The current Home Responsibility Protection, which reduces the years needed to qualify for a full pension to take account of years taken out of work to look after children or elderly relations, should be replaced says the society, so that women are kept within the contributions system and given credits for caring years on the same basis as the unemployed or disabled.

"It could actually increase women's contributions, since they would remain part of the system in these years and may be more likely to make voluntary contributions,'' said Shelagh Diplock, director of the Fawcett Society.

The society would also like the Bill to abandon the Government's proposal to increase the number of years' contributions needed by women to qualify for a full state pension from 39 to 44 years in line with the hurdle for men.

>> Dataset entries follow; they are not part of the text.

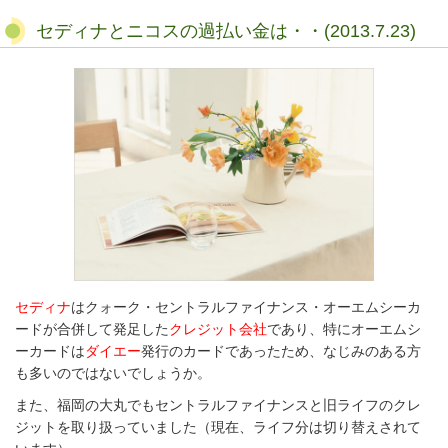
セディナとニコスの過払い金は・・(2013.7.23)
セディナ
はクォーク・セントラルファイナンス・オーエムシーカ
ードが合併して発足した
クレジット会社
であり、特にオーエムシ
ーカードは
ダイエー
発行のカードであったため、なじみのある方
も多いのではないでしょうか。
また、福岡の大丸でもセントラルファイナンスと旧ライフのクレ
ジットを取り扱っていました（現在、ライフ分は切り替えされて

The Fawcett proposal would equalise the qualifying years at 39 for all, which would recognise that men's working lives are becoming more like women's, with years possibly away from work.

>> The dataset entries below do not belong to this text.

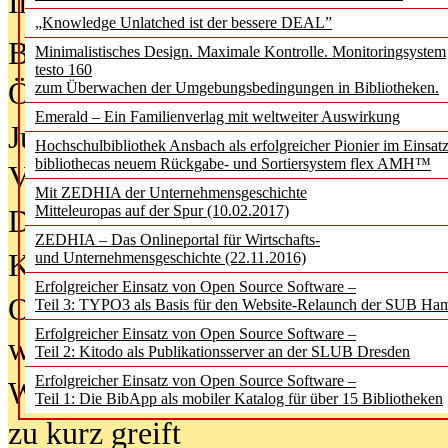
In der Ausgabe
05/2026
(Juni/Juli
„Knowledge Unlatched ist der bessere DEAL”
Bürgerforum fordert mehr Medienb
Minimalistisches Design. Maximale Kontrolle. Monitoringsystem
testo 160
Öffentlichkeit
zum Überwachen der Umgebungsbedingungen in Bibliotheken.
Emerald – Ein Familienverlag mit weltweiter Auswirkung
Jugendliche wollen besseren Schut
Hochschulbibliothek Ansbach als erfolgreicher Pionier im Einsat
bibliothecas neuem Rückgabe- und Sortiersystem flex AMH™
Verbote
Mit ZEDHIA der Unternehmensgeschichte
Mitteleuropas auf der Spur (10.02.2017)
Digitale Langzeit­archi­vierung br
ZEDHIA – Das Onlineportal für Wirtschafts-
KI-Chatbots werden Teil der wiss
und Unternehmensgeschichte (22.11.2016)
Erfolgreicher Einsatz von Open Source Software –
Offene Infrastrukturen für
Teil 3: TYPO3 als Basis für den Website-Relaunch der SUB Ha
Erfolgreicher Einsatz von Open Source Software –
wissenschaftliche Informationssy
Teil 2: Kitodo als Publikationsserver an der SLUB Dresden
Erfolgreicher Einsatz von Open Source Software –
Warum die Debatte über KI-Texte
Teil 1: Die BibApp als mobiler Katalog für über 15 Bibliotheken
zu kurz greift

At the moment, 94 per cent of men manage to work for 44 years to gain their entitlement to a full state pension, while only 16 per cent of women manage to work the necessary 39 years. This is expected to rise to between a half and two-thirds by the year 2020.

Lorraine Fletcher, head of pensions and benefits at the Equal Opportunities Commission, said there was no magic formula that would give women a decent standard of living in their old age. However, she added that measures such as aligning the number of qualifying years for men and women would give a considerable boost to women.

She was commenting on a report commissioned from the social policy research unit at York University published this week, which concluded that the current reforms would make it harder for women to gain financial security in retirement.

This said that the £5bn a year saved by the Government through raising the State retirement age for women from 60 to 65 should be used to help women achieve an adequate income in retirement.